The only way to coherently persuade yourself that they DO have a precise position when you know their momentum is to believe in a global hidden state model of the universe. Basically you say "Oh, the universe knows where exactly that particle is, but sadly that information is stashed outside of our light cone so we can't access it". Which is pretty ridiculous and most physicists agree it's a more ridiculous thing to belie

## Duh... (Score:2)

Everyone knows you need to have good, fully functional Heisenberg compensators, right?

## A Clarification (Score:3)

In the early days, people debated whether uncertainty was just a practical issue of imperfect measuring devices/methods or a fundamental feature of the system.

We now know that it is a fundamental feature. Even if you had a perfect measuring device that did not disturb the system being measured, the act of measuring in any capacity is subject to uncertainty and collapsing of the wave function.

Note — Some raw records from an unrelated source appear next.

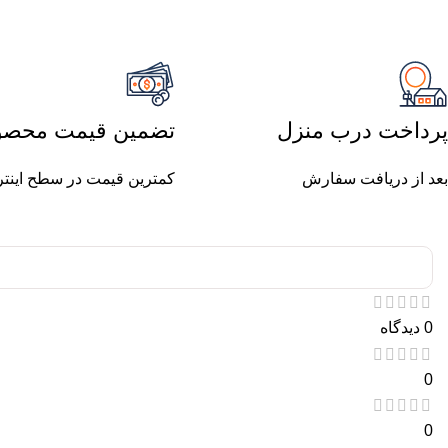
پرداخت درب منزل
تضمین قیمت محصو
بعد از دریافت سفارش
کمترین قیمت در سطح اینت
0 دیدگاه
0
0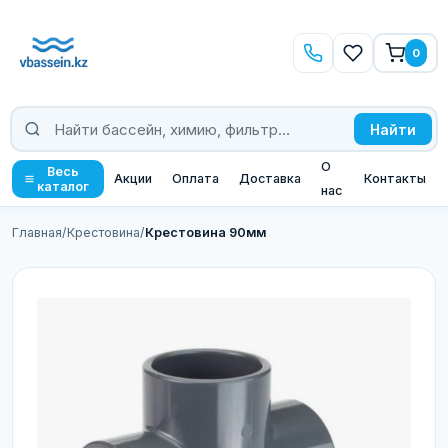
0
Найти
О
Весь
Акции
Оплата
Доставка
Контакты
каталог
нас
Главная
/
Крестовина
/
Крестовина 90мм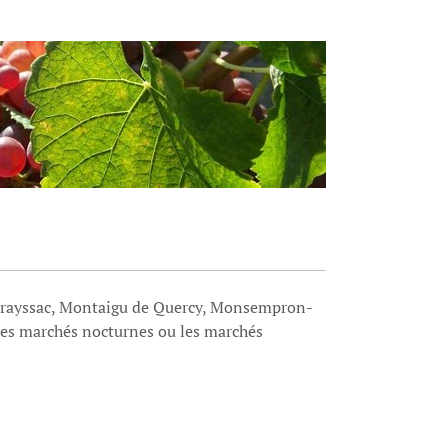
Prayssac, Montaigu de Quercy, Monsempron-
r les marchés nocturnes ou les marchés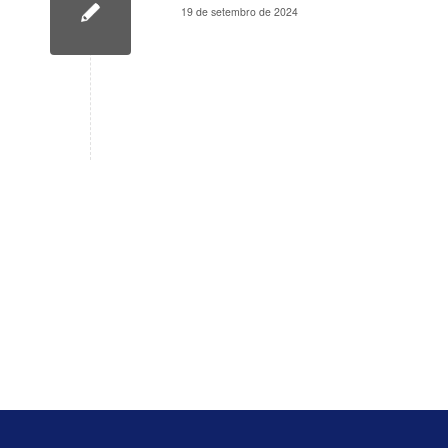
19 de setembro de 2024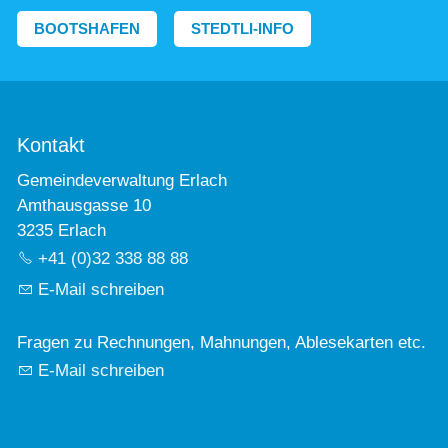
BOOTSHAFEN
STEDTLI-INFO
Kontakt
Gemeindeverwaltung Erlach
Amthausgasse 10
3235 Erlach
+41 (0)32 338 88 88
E-Mail schreiben
Fragen zu Rechnungen, Mahnungen, Ablesekarten etc.
E-Mail schreiben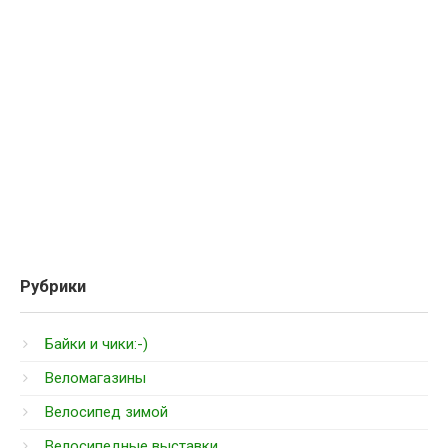
Рубрики
Байки и чики:-)
Веломагазины
Велосипед зимой
Велосипедные выставки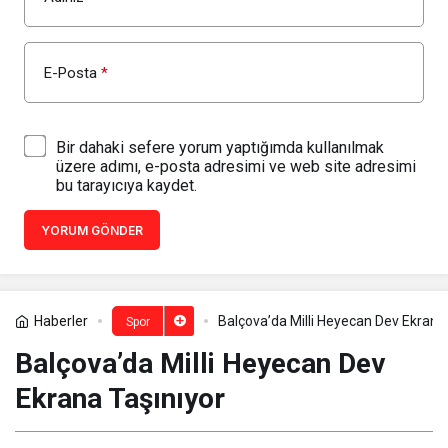
E-Posta
*
Bir dahaki sefere yorum yaptığımda kullanılmak
üzere adımı, e-posta adresimi ve web site adresimi
bu tarayıcıya kaydet.
YORUM GÖNDER
Haberler
Balçova’da Milli Heyecan Dev Ekrana
Spor
Balçova’da Milli Heyecan Dev
Ekrana Taşınıyor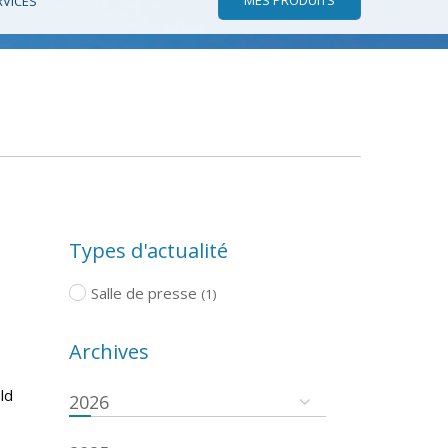
RVICES
Types d'actualité
Salle de presse
(1)
Archives
ld
2026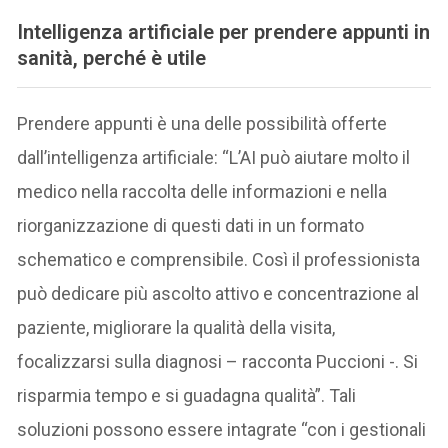
Intelligenza artificiale per prendere appunti in
sanità, perché è utile
Prendere appunti è una delle possibilità offerte
dall’intelligenza artificiale: “L’AI può aiutare molto il
medico nella raccolta delle informazioni e nella
riorganizzazione di questi dati in un formato
schematico e comprensibile. Così il professionista
può dedicare più ascolto attivo e concentrazione al
paziente, migliorare la qualità della visita,
focalizzarsi sulla diagnosi – racconta Puccioni -. Si
risparmia tempo e si guadagna qualità”. Tali
soluzioni possono essere intagrate “con i gestionali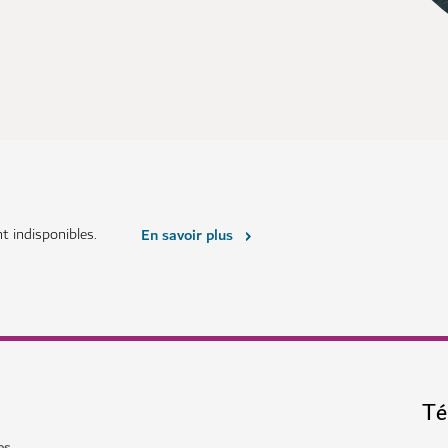
 indisponibles.
En savoir plus
Té
es.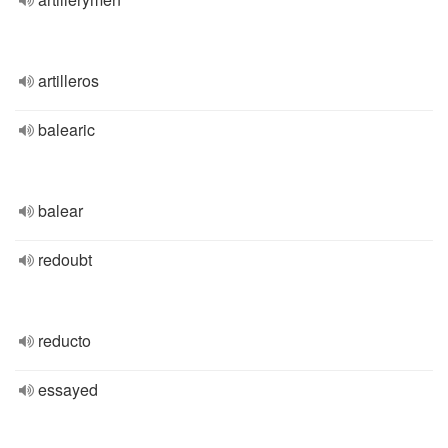
artilleros
balearic
balear
redoubt
reducto
essayed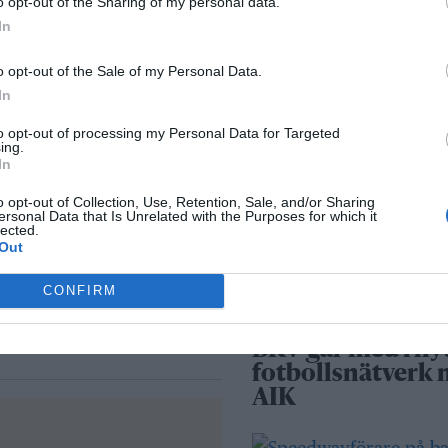
o opt-out of the Sharing of my personal data.
Norrtälje – allt fle
ing i
In
väljer inbrottslar
kameraövervakni
o opt-out of the Sale of my Personal Data.
passersystem
In
nordliga kulingvindar
to opt-out of processing my Personal Data for Targeted
Sport
ing.
In
o opt-out of Collection, Use, Retention, Sale, and/or Sharing
ersonal Data that Is Unrelated with the Purposes for which it
Rospiggarna lad
lected.
för hemmamatc
Out
mot serieledarn
n
CONFIRM
BKV går med i ny
fotbollsnätverk
AIK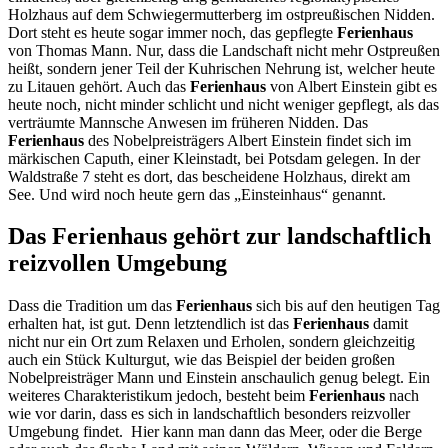
Holzhaus auf dem Schwiegermutterberg im ostpreußischen Nidden.
Dort steht es heute sogar immer noch, das gepflegte
Ferienhaus
von Thomas Mann. Nur, dass die Landschaft nicht mehr Ostpreußen
heißt, sondern jener Teil der Kuhrischen Nehrung ist, welcher heute
zu Litauen gehört. Auch das
Ferienhaus
von Albert Einstein gibt es
heute noch, nicht minder schlicht und nicht weniger gepflegt, als das
verträumte Mannsche Anwesen im früheren Nidden. Das
Ferienhaus
des Nobelpreisträgers Albert Einstein findet sich im
märkischen Caputh, einer Kleinstadt, bei Potsdam gelegen. In der
Waldstraße 7 steht es dort, das bescheidene Holzhaus, direkt am
See. Und wird noch heute gern das „Einsteinhaus“ genannt.
Das Ferienhaus gehört zur landschaftlich
reizvollen Umgebung
Dass die Tradition um das
Ferienhaus
sich bis auf den heutigen Tag
erhalten hat, ist gut. Denn letztendlich ist das
Ferienhaus
damit
nicht nur ein Ort zum Relaxen und Erholen, sondern gleichzeitig
auch ein Stück Kulturgut, wie das Beispiel der beiden großen
Nobelpreisträger Mann und Einstein anschaulich genug belegt. Ein
weiteres Charakteristikum jedoch, besteht beim
Ferienhaus
nach
wie vor darin, dass es sich in landschaftlich besonders reizvoller
Umgebung findet. Hier kann man dann das Meer, oder die Berge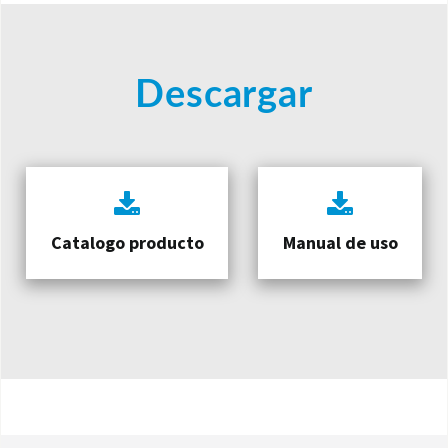
Descargar
Catalogo producto
Manual de uso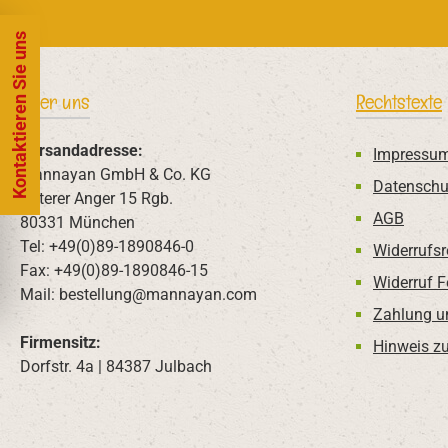
Kontaktieren Sie uns
Über uns
Rechtstexte
Versandadresse:
Impressu
Mannayan GmbH & Co. KG
Datenschu
Unterer Anger 15 Rgb.
AGB
80331 München
Tel: +49(0)89-1890846-0
Widerrufsr
Fax: +49(0)89-1890846-15
Widerruf 
Mail: bestellung@mannayan.com
Zahlung u
Firmensitz:
Hinweis zu
Dorfstr. 4a | 84387 Julbach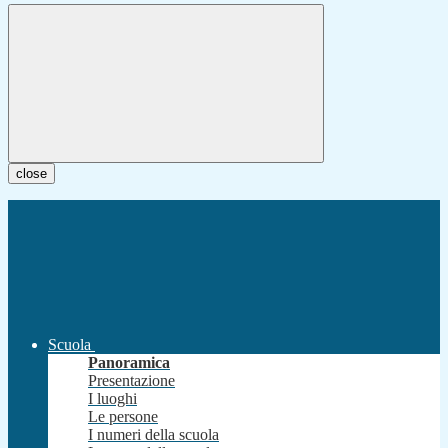
close
Scuola
Panoramica
Presentazione
I luoghi
Le persone
I numeri della scuola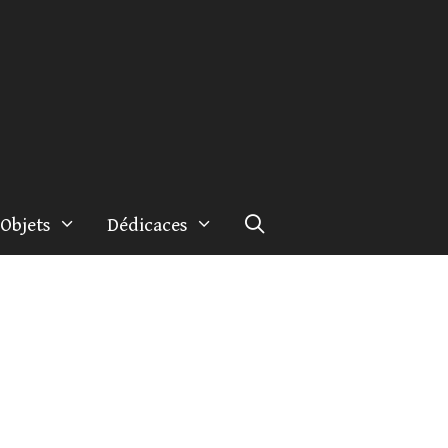
Objets
Dédicaces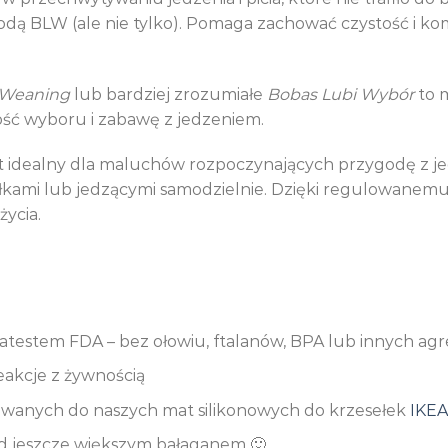
odą BLW (ale nie tylko). Pomaga zachować czystość i ko
 Weaning
lub bardziej zrozumiałe
Bobas Lubi Wybór
to 
ość wyboru i zabawę z jedzeniem.
jest idealny dla maluchów rozpoczynających przygodę z j
osiłkami lub jedzącymi samodzielnie. Dzięki regulowanemu
życia.
z atestem FDA – bez ołowiu, ftalanów, BPA lub innych a
akcje z żywnością
owanych do naszych mat silikonowych do krzesełek
IKEA
d jeszcze większym bałaganem 🙂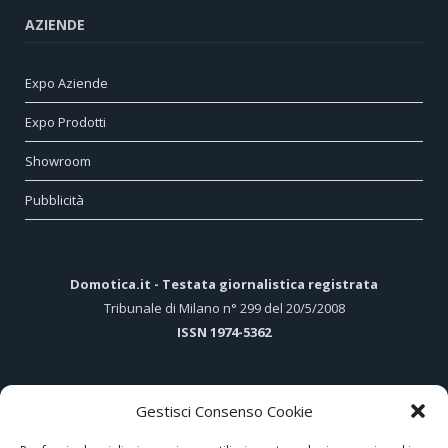
AZIENDE
Expo Aziende
Expo Prodotti
Showroom
Pubblicità
Domotica.it - Testata giornalistica registrata
Tribunale di Milano n° 299 del 20/5/2008
ISSN 1974-5362
Gestisci Consenso Cookie
ARTICOLI PIÙ LETTI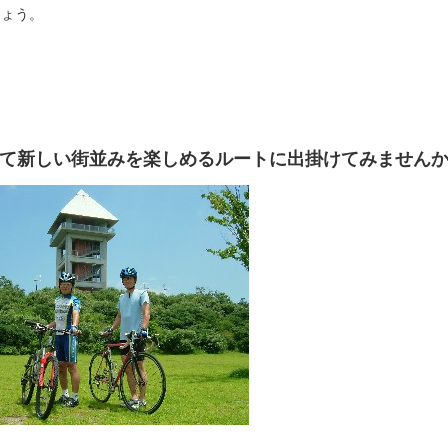
しょう。
て新しい街並みを楽しめるルートに出掛けてみません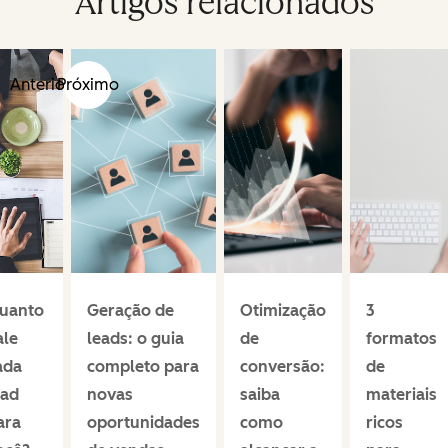
Artigos relacionados
Anterior
Próximo
uanto
Geração de
Otimização
3
ale
leads: o guia
de
formatos
ada
completo para
conversão:
de
ead
novas
saiba
materiais
ara
oportunidades
como
ricos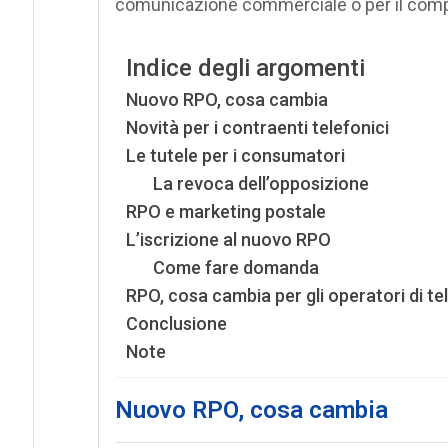
comunicazione commerciale o per il compi
Indice degli argomenti
Nuovo RPO, cosa cambia
Novità per i contraenti telefonici
Le tutele per i consumatori
La revoca dell’opposizione
RPO e marketing postale
L’iscrizione al nuovo RPO
Come fare domanda
RPO, cosa cambia per gli operatori di t
Conclusione
Note
Nuovo RPO, cosa cambia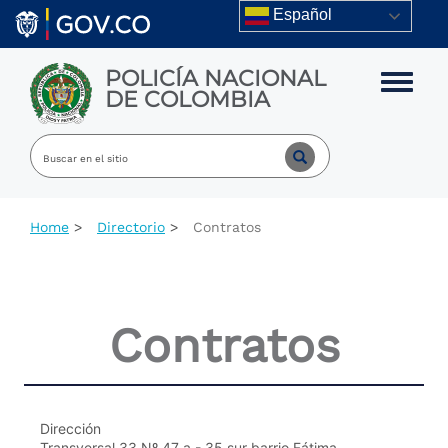
Skip to main content
Español
POLICÍA NACIONAL
Toggle m
DE COLOMBIA
Home
Directorio
Contratos
Contratos
Dirección
Transversal 33 Nº 47 a - 35 sur barrio Fátima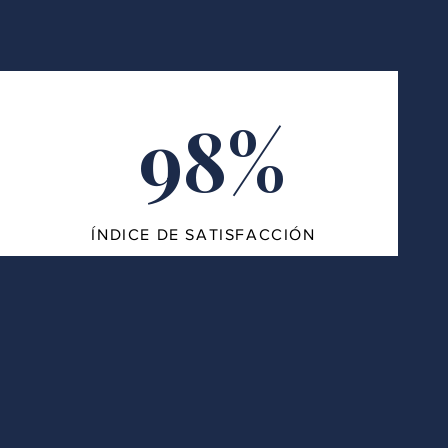
98%
ÍNDICE DE SATISFACCIÓN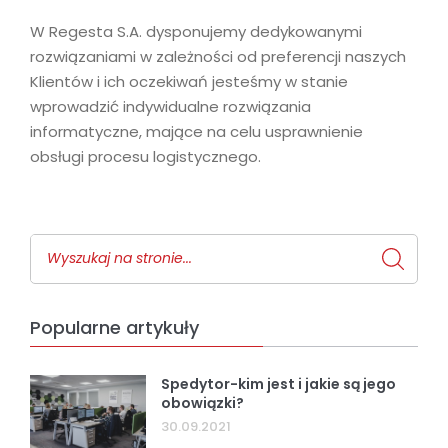
W Regesta S.A. dysponujemy dedykowanymi
rozwiązaniami w zależności od preferencji naszych
Klientów i ich oczekiwań jesteśmy w stanie
wprowadzić indywidualne rozwiązania
informatyczne, mające na celu usprawnienie
obsługi procesu logistycznego.
Popularne artykuły
Spedytor-kim jest i jakie są jego
obowiązki?
30.09.2021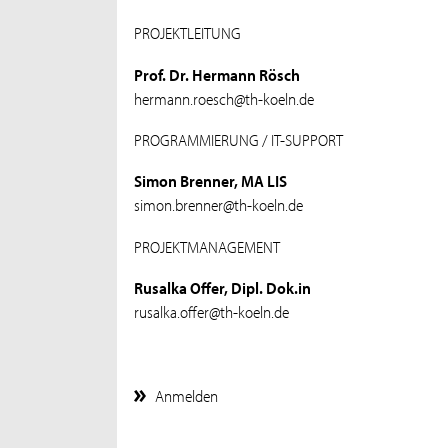
PROJEKTLEITUNG
Prof. Dr. Hermann Rösch
hermann.roesch@th-koeln.de
PROGRAMMIERUNG / IT-SUPPORT
Simon Brenner, MA LIS
simon.brenner@th-koeln.de
PROJEKTMANAGEMENT
Rusalka Offer, Dipl. Dok.in
rusalka.offer@th-koeln.de
Anmelden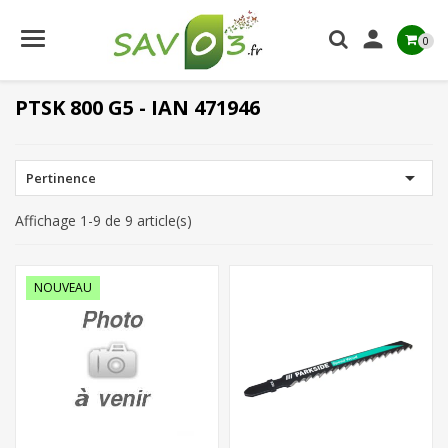

0
PTSK 800 G5 - IAN 471946

Pertinence
Affichage 1-9 de 9 article(s)
NOUVEAU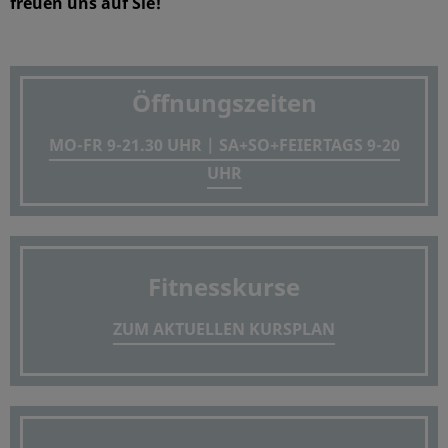
freuen uns auf Sie!
Öffnungszeiten
MO-FR 9-21.30 UHR | SA+SO+FEIERTAGS 9-20
UHR
Fitnesskurse
ZUM AKTUELLEN KURSPLAN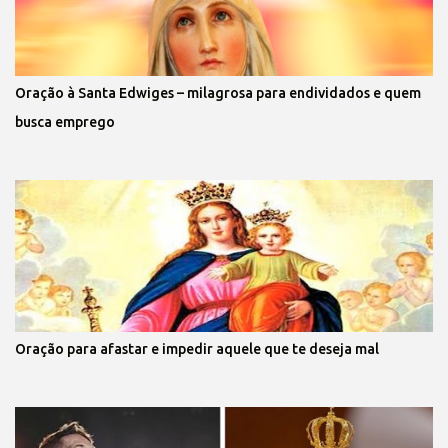
Oração à Santa Edwiges – milagrosa para endividados e quem
busca emprego
Oração para afastar e impedir aquele que te deseja mal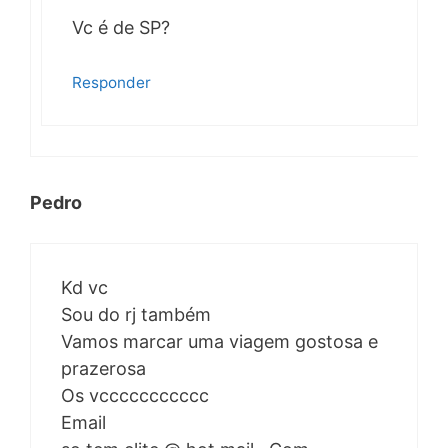
Vc é de SP?
Responder
Pedro
Kd vc
Sou do rj também
Vamos marcar uma viagem gostosa e
prazerosa
Os vccccccccccc
Email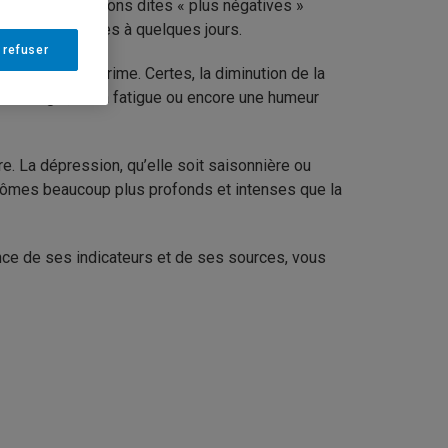
equel les émotions dites « plus négatives »
e quelques heures à quelques jours.
 refuser
synonyme de déprime. Certes, la diminution de la
u d’énergie, de la fatigue ou encore une humeur
re. La dépression, qu’elle soit saisonnière ou
tômes beaucoup plus profonds et intenses que la
nce de ses indicateurs et de ses sources, vous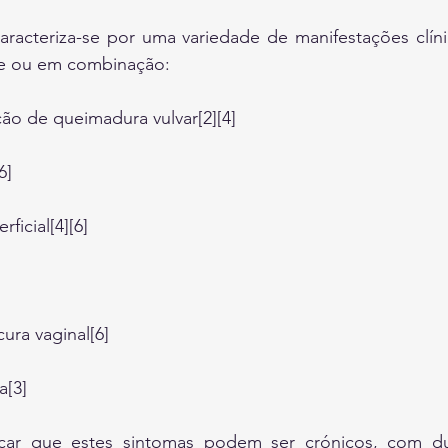
caracteriza-se por uma variedade de manifestações clí
te ou em combinação:
ão de queimadura vulvar[2][4]
6]
ficial[4][6]
ura vaginal[6]
a[3]
car que estes sintomas podem ser crónicos, com du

Despite the fact that it seems to violate our common sense (developed at room temperatures with macroscopic physical forces, thus unsuited for quantum reasoning), the world at that tiny level really is probabilistic. It is not a side-effect of our measurement methods or anything else... It simply works that way. Reality as we know it is just a side-effect of all those quantum states interacting and causing wave function collapse... Same reason a quantum computer is harder and harder to make the more bits it has.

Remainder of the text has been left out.